13 Responses to We’re All Faking It

  1. Cam Banks says:

    I faked being a writer which lead to a published short story and then a novel. Really all I’m doing is brain dumping in a pleasing fashion to the reader.

  2. When someone shows me what not-faking-it looks like I’ll believe that there is someone who isn’t faking it. We’re a hobby and industry of fakers (my iPod autocorrect wanted to change “fakers” into “gamers;” I feel it knows things better than we do). It’s cool.

  3. Gareth says:

    You need to watch this. Amanda Palmer giving a commencement address about “faking it” — and specifically, everybody’s fear of the non-existent “Fraud Police.”

  4. JDCorley says:

    Hell, I fake it every morning when I put on a tie – just like I used to do when I costumed for that Vampire LARP! “They’ll think I’m a real grownup.” I say. “I’m sleeping.” says my wife. “Go to work.” And I do!

  5. Carl Klutzke says:

    1. “What does that have to do with game design and editing? Not a damned thing.”

    According to Jesse Schell in The Art of Game Design, everything has to do with game design. And anyone who starts designing a game is a game designer: the first exercise in the book is to say to yourself, out loud, “I am a game designer.” (I love this book.)

    2. I wish I could remember where I read it, but I recently read someone pointing out that you can’t pretend to write a story. You know what you have when you’ve finished writing a pretend story? A story.

    3. “We are what we pretend to be, so we must be careful about what we pretend to be.” – Kurt Vonnegut, Mother Night

  6. I totally get what you mean. But in my book that is not “faking it” per se.

    You see, the most valuable lesson I learned at College was what has become one of my main mottos in life: The important thing is the end result, not the exact way you reach it.

    So yeah… Background, education and all that jazz look very cool on paper. But in the long run what matters is what works the best. The good editing that the game got (regardless of the-one-who-edited-it background).

    Can you imagine some hypothetical book that got a “professional”, fully trained and degree’d Editor, but whose editing sucks? Now that is what I’d call a fake.

  7. David Berg says:

    Huh. I’d say as soon as you fulfill your end of a transaction, you have done something not-fake. The creative process is fun to chat and stew about and can feel fake as all hell, but the product is what separates Fake from Proven to other eyes.
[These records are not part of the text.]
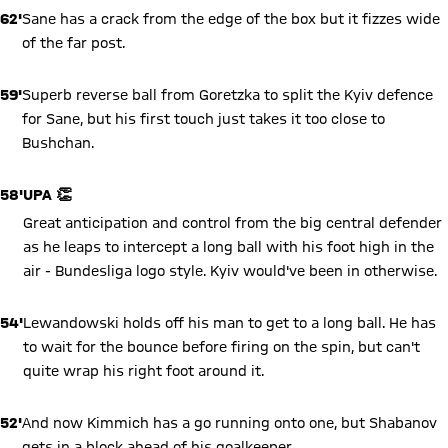
62'
Sane has a crack from the edge of the box but it fizzes wide
of the far post.
59'
Superb reverse ball from Goretzka to split the Kyiv defence
for Sane, but his first touch just takes it too close to
Bushchan.
58'
UPA 👏
Great anticipation and control from the big central defender
as he leaps to intercept a long ball with his foot high in the
air - Bundesliga logo style. Kyiv would've been in otherwise.
54'
Lewandowski holds off his man to get to a long ball. He has
to wait for the bounce before firing on the spin, but can't
quite wrap his right foot around it.
52'
And now Kimmich has a go running onto one, but Shabanov
gets in a block ahead of his goalkeeper.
    I’m curious about how you made the anthology and Penny transaction agreements happen. Did you offer proof of your skills, cheaps rates, or what?

    • Ryan Macklin says:

      I honestly have no idea how to answer your question, especially with Finis — I was the publisher, I put out a call for submissions, I made a book.

      And don’t get caught up in thinking “product” is the difference. That’s missing the point of everything we’re saying.

      – Ryan

    • David Berg says:

      As for “product”, I’m not saying that output, like, makes someone good at something. I’m just saying that, if you form an agreement with someone to do something, and you do it to their satisfaction, especially if there was anything on the line (i.e. they really needed it for some reason), then it’s really hard for me to think in terms of “faking it”. You know?

      If someone pays me to make a drawing they can use to illustrate their game, and I sit down and sweat and worry and guess and google some techniques, and then in the end I have something I’m ambivalent about, but I must concede that it does meet the project specs… and my customer says, “Cool, I can use this!” … then, well, I kinda KNOW I’m no faker than anyone else is. In fact, I’m LESS fake than a lot of people are.

      I agree with your points about the realities of creative work. I just think that one way to overcome feelings of fakery is to come through on your promises.

      That’s what a faker is, right? A pretender. Someone who can’t back up what they say.

      When you deliver on a promise, you back up what you say.

      Not that this is only true of promises to others. Keeping promises to oneself is big too.

  8. David Berg says:

    Ah! Gotcha. You started a project, and that project required you to edit other people’s work. Nifty.

  9. David Berg says:

    Er, that was supposed to reply to Ryan’s comment to me. Sorry, sloppy posting.